Le vent salé m'oublie, le boulet qui me plombe et m'entraîne à l'obscur me prive de l'aronde, plus un cri. Le silence engloutit le flot qui me dégorge, et l'amer à déboire, la mer à rendre.

Je me pose aux bas-fonds où chantent les sirènes, j'avale en un plongeon leurs plaintes et ma défaite. Les larmes qui me restent se dispersent et m'effacent et le bleu aux poumons me suffoque.

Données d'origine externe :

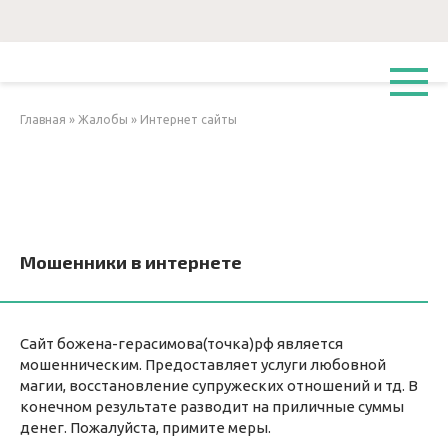
Перейти
к
контенту
Главная
»
Жалобы
»
Интернет сайты
Мошенники в интернете
Сайт божена-герасимова(точка)рф является
мошенническим. Предоставляет услуги любовной
магии, восстановление супружеских отношений и тд. В
конечном результате разводит на приличные суммы
денег. Пожалуйста, примите меры.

Quand la mer se retire aux marées reparties, le soleil intraitable m'en remet aux déserts et le froid me désâme. Asséchée sous le vent des outres qui s'essoufflent, je tremble sous la bise qui me démembre et m'éparpille.

C'est sans boire que je vogue à la dune, le désert est trop grand pour mes larmes, aux étendues arides se détendent les lames affutées, qui piquent et goutte à goutte distillent l'insomnie, instillent le doute, accusent. Je ne témoignerai pas à charge, je n'ai rien vu, à la décharge mes incertitudes en remugles, le couteau sur la gorge, je ne dirai rien de plus.

Je ne sais pas. Je ne sais pas. Je ne sais pas.

Je ne sais plus.

Je n'essaie plus.

Je hurle sous la hune, je n'essuie pour personne et le noir qui m'ensuie me dégomme. La lune est en étau entre le ciel et l'eau, les paupières ensablées et l'oreille en défrai, j'abandonne.